Hemp was legalized in the United States in 2018 through the Farm Bill, which lifted the provisions on hemp that were previously classified as a drug on par with heroin. In the Agricultural Act of 2018, the definition was further changed to describe the non-intoxicating forms of Cannabis that is used specifically for its industrial uses. Hemp can produce essential resources in everyday textiles, industrial textiles, building materials, as well as health and body care. Because hemp is mostly the fiber of the plant, there is evidence of its uses throughout history up to 10,000 years ago. Early evidence shows hemp in rope and other industrial materials.
Before we lay out all of the differences between hemp and marijuana, it is important to note that one of the big similarities that probably leads to the confusion between the two is that they are both derived from the Cannabis plant.
Does Hemp Have THC?
Tetrahydrocannabinol (THC) is the chemical responsible for the intoxicating effects of marijuana, otherwise known as a high. So while marijuana is mostly made up of THC (sometimes reaching as high as 30%), hemp is made up of less than 0.3% THC. In other words, hemp won’t produce a high, which is great if that’s something you’d prefer to avoid.
Hemp-derived CBD extract typically consists of a higher concentration of CBD and a THC level of 0.3% or less. Marijuana-derived CBD can come with significantly higher amounts of THC, going from 5% to as high as 30%. Bottom line: if you want CBD without any THC, hemp-derived CBD is your best best.
If you thought hemp and marijuana were the same thing – you are not alone. When it comes to understanding the difference between hemp and marijuana, it can get a little confusing and details are often improperly explained. With a greater amount of hemp products in the market, from supplements to beauty products, it is important to understand the exact nature of what you are buying. We aim to deconstruct this confusion and explain to you what hemp really is and dive a little into the history of cannabis, so that you can choose wisely and confidently.
Cannabis seeds, while again technically from the same plant as hemp seeds, are more often associated with the legal cannabis market for medicinal and recreational consumption. Anyone involved within the cannabis industry knows that the key to a high-quality cannabis product starts with the seeds used for production.
These seeds are essential both to the businesses and farmers who grow the cannabis crops and the consumers who use the many different varieties of cannabis products currently available. And while there are numerous methods to growing and producing the plant itself, the entire industry relies on the ability to use viable cannabis seeds obtained from a reputable and reliable source.
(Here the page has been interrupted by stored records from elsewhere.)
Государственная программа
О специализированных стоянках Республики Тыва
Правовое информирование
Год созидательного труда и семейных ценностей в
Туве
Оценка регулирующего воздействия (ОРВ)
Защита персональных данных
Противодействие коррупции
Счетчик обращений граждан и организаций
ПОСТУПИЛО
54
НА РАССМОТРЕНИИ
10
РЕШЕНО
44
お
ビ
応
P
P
Recent developments regarding hemp and cannabis regulations have expanded hemp from grocery shelves to alternative health clinics and corner stores across the country and beyond. Hemp oil has various uses and benefits (which is why people use cbd lotion, take it as a tincture, and use it in cooking, to name a few), while being the fuel behind the recent boom in the CBD market.
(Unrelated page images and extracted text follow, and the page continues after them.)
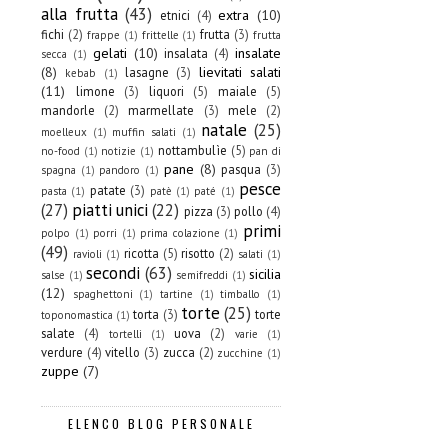
alla frutta
(43)
extra
(10)
etnici
(4)
fichi
(2)
frutta
(3)
frappe
(1)
frittelle
(1)
frutta
gelati
(10)
insalate
insalata
(4)
secca
(1)
(8)
lievitati salati
lasagne
(3)
kebab
(1)
(11)
limone
(3)
liquori
(5)
maiale
(5)
mandorle
(2)
marmellate
(3)
mele
(2)
natale
(25)
moelleux
(1)
muffin salati
(1)
nottambulìe
(5)
no-food
(1)
notizie
(1)
pan di
pane
(8)
pasqua
(3)
spagna
(1)
pandoro
(1)
pesce
patate
(3)
pasta
(1)
patè
(1)
paté
(1)
(27)
piatti unici
(22)
pizza
(3)
pollo
(4)
primi
polpo
(1)
porri
(1)
prima colazione
(1)
(49)
ricotta
(5)
risotto
(2)
ravioli
(1)
salati
(1)
secondi
(63)
sicilia
salse
(1)
semifreddi
(1)
(12)
spaghettoni
(1)
tartine
(1)
timballo
(1)
torte
(25)
torta
(3)
torte
toponomastica
(1)
salate
(4)
uova
(2)
tortelli
(1)
varie
(1)
verdure
(4)
vitello
(3)
zucca
(2)
zucchine
(1)
zuppe
(7)
ELENCO BLOG PERSONALE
Hemp seeds can be used for a variety of everyday purposes and have been for years. The seeds of the Cannabis sativa plant are highly nutritious and can be found on the shelves of your local health food store. These seeds can be added to smoothies, salads, granola, and any other kitchen concoction you can scheme up in their processed form.
Fueled by widespread acceptance and removal of regulations, the hemp and cannabis industries are growing rapidly across the globe. They may technically be the same plant from a scientific standpoint, but in lawmakers’ eyes, two classifications exist with their own set of rules and regulations. Understanding the difference between hemp and cannabis seeds is a critical step for anyone involved in these industries – from seed to sale.
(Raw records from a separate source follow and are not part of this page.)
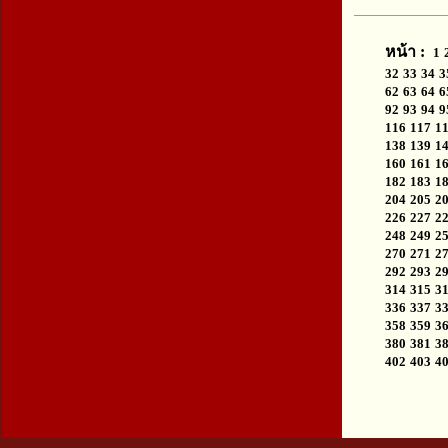
หน้า :
1
32
33
34
3
62
63
64
6
92
93
94
9
116
117
1
138
139
1
160
161
1
182
183
1
204
205
2
226
227
2
248
249
2
270
271
2
292
293
2
314
315
3
336
337
3
358
359
3
380
381
3
402
403
4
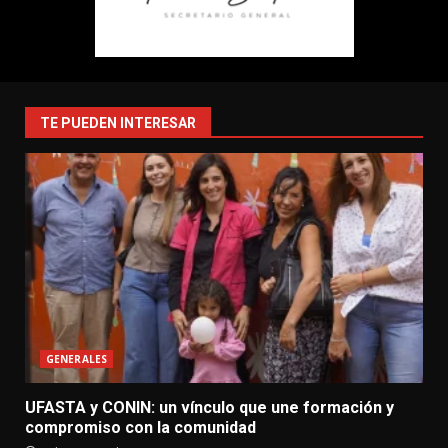
TE PUEDEN INTERESAR
GENERALES
UFASTA y CONIN: un vínculo que une formación y
compromiso con la comunidad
Another big difference between cannabis seeds and hemp seeds is cost. Since cannabis seeds are most often sold for purposes of growing cannabis plants, their seeds will typically cost you more than what you’d pay for hemp seeds at the grocery store. The rise of legal hemp and the CBD market has increased the value of hemp seeds a bit, but cannabis seeds will almost always cost considerably more.
The main distinction that separates hemp seeds from cannabis seeds sits in the amounts of certain compounds, called cannabinoids, present within them. The 2018 Farm Bill established a limit of 0.3 percent THC content for any Cannabis sativa plant to be classified as hemp in the US – seeds included. Some local jurisdictions on the state level (and other regions of the world) have their own definition of what distinguishes hemp from cannabis. Still, this 0.3% THC content threshold is quickly becoming an accepted standard.